■ **EXERCISE AIM**
Below are records. Find each line in them that holds the word "Станислав" and copy it.

(SUPPLIED DATA)

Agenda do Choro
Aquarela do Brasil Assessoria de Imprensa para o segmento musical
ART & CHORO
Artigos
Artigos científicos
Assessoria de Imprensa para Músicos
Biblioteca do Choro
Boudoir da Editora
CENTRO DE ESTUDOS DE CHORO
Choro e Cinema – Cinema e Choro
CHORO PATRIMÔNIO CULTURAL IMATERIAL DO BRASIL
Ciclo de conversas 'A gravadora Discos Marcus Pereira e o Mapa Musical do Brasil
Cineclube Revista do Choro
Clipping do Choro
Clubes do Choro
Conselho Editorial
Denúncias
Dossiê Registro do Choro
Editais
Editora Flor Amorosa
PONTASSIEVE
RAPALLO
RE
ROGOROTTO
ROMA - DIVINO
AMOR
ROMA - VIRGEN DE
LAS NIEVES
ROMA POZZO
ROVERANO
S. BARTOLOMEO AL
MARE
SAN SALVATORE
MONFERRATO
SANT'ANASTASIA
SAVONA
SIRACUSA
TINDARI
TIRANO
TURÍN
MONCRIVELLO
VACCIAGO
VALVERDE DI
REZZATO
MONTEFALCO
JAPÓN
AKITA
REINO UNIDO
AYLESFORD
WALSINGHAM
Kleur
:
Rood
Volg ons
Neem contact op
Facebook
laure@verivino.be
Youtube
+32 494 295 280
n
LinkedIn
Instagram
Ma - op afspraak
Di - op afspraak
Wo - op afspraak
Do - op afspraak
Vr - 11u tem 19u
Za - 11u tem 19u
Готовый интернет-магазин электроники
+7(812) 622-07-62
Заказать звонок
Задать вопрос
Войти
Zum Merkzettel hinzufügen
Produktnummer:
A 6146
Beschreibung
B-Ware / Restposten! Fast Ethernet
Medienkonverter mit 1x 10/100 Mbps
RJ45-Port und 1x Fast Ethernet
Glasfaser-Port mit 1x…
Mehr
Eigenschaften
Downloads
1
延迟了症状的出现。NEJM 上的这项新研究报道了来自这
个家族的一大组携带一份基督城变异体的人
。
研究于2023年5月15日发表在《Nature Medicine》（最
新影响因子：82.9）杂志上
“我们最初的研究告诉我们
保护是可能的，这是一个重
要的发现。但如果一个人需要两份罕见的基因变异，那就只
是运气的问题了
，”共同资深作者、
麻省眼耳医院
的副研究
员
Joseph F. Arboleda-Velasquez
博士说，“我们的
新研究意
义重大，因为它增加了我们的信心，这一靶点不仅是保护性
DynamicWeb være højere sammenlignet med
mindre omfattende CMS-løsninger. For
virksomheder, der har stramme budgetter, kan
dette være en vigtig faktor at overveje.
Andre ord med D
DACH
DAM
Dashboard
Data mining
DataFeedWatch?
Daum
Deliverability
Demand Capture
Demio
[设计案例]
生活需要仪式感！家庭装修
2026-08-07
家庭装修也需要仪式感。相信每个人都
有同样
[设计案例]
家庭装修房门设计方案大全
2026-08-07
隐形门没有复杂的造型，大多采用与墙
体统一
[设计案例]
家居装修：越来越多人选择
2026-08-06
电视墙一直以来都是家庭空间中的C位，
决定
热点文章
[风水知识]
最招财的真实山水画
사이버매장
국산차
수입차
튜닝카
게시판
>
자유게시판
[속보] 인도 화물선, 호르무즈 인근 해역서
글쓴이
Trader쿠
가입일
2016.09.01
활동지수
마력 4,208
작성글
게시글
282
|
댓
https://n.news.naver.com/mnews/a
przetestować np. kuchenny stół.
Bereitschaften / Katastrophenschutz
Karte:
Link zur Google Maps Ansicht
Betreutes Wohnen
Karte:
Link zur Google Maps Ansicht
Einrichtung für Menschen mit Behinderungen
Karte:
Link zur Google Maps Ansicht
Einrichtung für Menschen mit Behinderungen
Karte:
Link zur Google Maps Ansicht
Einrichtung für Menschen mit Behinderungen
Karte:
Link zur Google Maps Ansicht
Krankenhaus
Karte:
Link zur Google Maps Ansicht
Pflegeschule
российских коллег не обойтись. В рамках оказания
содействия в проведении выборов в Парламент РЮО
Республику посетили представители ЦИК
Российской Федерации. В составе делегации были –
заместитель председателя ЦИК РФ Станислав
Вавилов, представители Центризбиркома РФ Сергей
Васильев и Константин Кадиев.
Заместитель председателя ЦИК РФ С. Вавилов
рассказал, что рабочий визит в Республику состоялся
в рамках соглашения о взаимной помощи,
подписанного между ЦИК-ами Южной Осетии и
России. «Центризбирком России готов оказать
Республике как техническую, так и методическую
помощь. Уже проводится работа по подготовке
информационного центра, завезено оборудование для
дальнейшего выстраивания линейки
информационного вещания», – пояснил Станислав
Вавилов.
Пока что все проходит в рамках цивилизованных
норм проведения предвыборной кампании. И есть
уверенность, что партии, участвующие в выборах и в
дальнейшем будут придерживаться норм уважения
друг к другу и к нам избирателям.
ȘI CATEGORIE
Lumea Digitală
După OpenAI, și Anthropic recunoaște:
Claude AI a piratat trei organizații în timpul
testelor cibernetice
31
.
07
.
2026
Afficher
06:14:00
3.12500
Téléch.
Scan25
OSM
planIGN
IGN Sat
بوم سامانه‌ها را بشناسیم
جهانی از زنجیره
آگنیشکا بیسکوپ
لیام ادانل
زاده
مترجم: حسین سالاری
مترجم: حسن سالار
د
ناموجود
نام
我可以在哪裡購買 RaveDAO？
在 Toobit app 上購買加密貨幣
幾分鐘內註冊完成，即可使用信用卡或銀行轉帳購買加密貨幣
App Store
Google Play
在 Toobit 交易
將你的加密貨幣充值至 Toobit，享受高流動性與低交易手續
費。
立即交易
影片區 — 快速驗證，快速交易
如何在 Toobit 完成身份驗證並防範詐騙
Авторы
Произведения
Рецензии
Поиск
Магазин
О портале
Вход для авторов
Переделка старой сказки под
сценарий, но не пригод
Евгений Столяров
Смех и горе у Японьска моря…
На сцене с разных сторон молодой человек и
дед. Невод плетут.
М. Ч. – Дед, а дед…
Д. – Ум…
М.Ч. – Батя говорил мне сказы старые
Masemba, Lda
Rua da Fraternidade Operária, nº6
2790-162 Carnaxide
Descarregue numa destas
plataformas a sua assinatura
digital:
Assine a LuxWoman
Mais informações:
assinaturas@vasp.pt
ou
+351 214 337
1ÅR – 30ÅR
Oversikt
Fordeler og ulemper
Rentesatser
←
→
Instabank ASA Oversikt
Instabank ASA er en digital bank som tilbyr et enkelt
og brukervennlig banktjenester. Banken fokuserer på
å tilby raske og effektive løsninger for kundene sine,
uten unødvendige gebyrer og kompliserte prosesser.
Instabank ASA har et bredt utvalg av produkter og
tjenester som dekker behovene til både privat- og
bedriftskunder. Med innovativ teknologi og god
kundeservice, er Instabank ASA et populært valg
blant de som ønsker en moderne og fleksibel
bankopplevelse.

(End SUPPLIED DATA)

■ **SOLUTION FOR THIS PROBLEM**
заместитель председателя ЦИК РФ Станислав
информационного вещания», – пояснил Станислав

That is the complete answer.